Introduction to Boost
What is Boost?
Boost is an exciting new feature designed to speed up the swap times on Chainflip, making your swapping experience faster and more efficient. A major pain-point for users is how slow deposits can be, particularly for chains such as Bitcoin where the deposits can take 30+ minutes to finalise due to the protocol's safety margin. The safety margin is there to protect the protocol's liquidity from re-orgs and ensure that transactions are securely confirmed to avoid potential deficits.
The Boost feature provides a solution to dramatically reduce these wait times without increasing the protocol’s risk.
Learn more about blockchain reorgs (opens in a new tab)
How does Boost work?
When a user wants to swap from Bitcoin, for example, can opt-in to Boost the deposit to speed up the overall swap time for fee.
Swaps | Regular (worse) | Regular (best) | Boosted (worse) | Boosted (best) | Savings (AVG) |
---|---|---|---|---|---|
BTC → ETH | ~30.5 min | ~20.5 min | ~10.5 min | ~0.5 min | ~20 min |
BTC → DOT | ~30.4 min | ~20.4 min | ~10.4 min | ~0.4 min | ~20 min |
BTC → ARB | ~30.4 min | ~20.4 min | ~10.4 min | ~0.4 min | ~20 min |
ETH → BTC | ~11.7 min | ~11.5 min | ~10.5 min | ~10.3 min | ~1 min |
ETH → DOT | ~1.8 min | ~1.6 min | ~0.6 min | ~0.4 min | ~1.2 min |
ETH → ARB | ~1.7 min | ~1.5 min | ~0.5 min | ~0.3 min | ~1.2 min |
ETH → ETH | ~1.9 min | ~1.7 min | ~0.7 min | ~0.5 min | ~1.2 min |
The basic idea is to allow Liquidity Providers (LPs) to place collateral in shared Boost pools to be used as collateral for incoming deposits.

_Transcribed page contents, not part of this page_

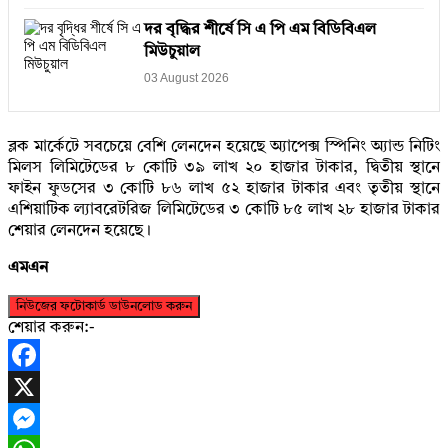
দর বৃদ্ধির শীর্ষে সি এ পি এম বিডিবিএল
মিউচুয়াল
03 August 2026
ব্লক মার্কেটে সবচেয়ে বেশি লেনদেন হয়েছে অ্যাপেক্স স্পিনিং অ্যান্ড নিটিং
মিলস লিমিটেডের ৮ কোটি ৩৯ লাখ ২০ হাজার টাকার, দ্বিতীয় স্থানে
ফাইন ফুডসের ৩ কোটি ৮৬ লাখ ৫২ হাজার টাকার এবং তৃতীয় স্থানে
এশিয়াটিক ল্যাবরেটরিজ লিমিটেডের ৩ কোটি ৮৫ লাখ ২৮ হাজার টাকার
শেয়ার লেনদেন হয়েছে।
এমএন
নিউজের ফটোকার্ড ডাউনলোড করুন
শেয়ার করুন:-
Facebook
X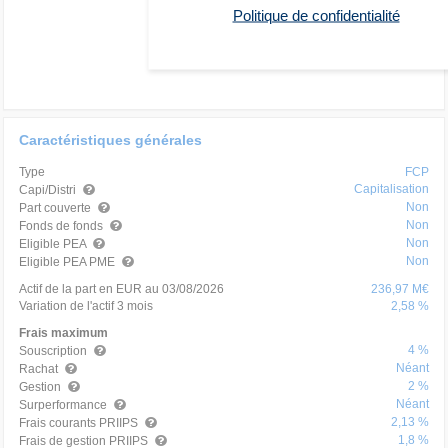
Politique de confidentialité
Caractéristiques générales
Type
FCP
Capitalisation
Capi/Distri
Non
Part couverte
Non
Fonds de fonds
Non
Eligible PEA
Non
Eligible PEA PME
Actif de la part en EUR au 03/08/2026
236,97 M€
Variation de l'actif 3 mois
2,58 %
Frais maximum
4 %
Souscription
Néant
Rachat
2 %
Gestion
Néant
Surperformance
2,13 %
Frais courants PRIIPS
1,8 %
Frais de gestion PRIIPS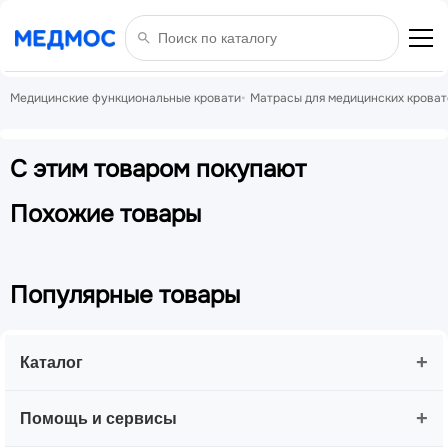
Медицинские функциональные кровати
Матрасы для медицинских кроват
С этим товаром покупают
Похожие товары
Популярные товары
+
Каталог
+
Помощь и сервисы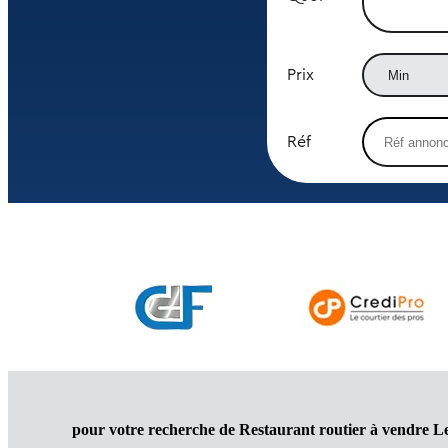
Prix
Réf
pour votre recherche de Restaurant routier à vendre L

When Boost is enabled, a deposit is pre-witnessed (i.e. recognized by a majority of validators as having been included in a block on the source chain), by checking that there is enough collateral in the Boost pools.
If there is, this collateral will be used in place of the deposit (minus a Boost fee), allowing the swap to be executed early.
The LPs take the risk on that deposit being confirmed at a later point once the safety margin has been reached.
Learn more about risks of providing Boost liquidity here.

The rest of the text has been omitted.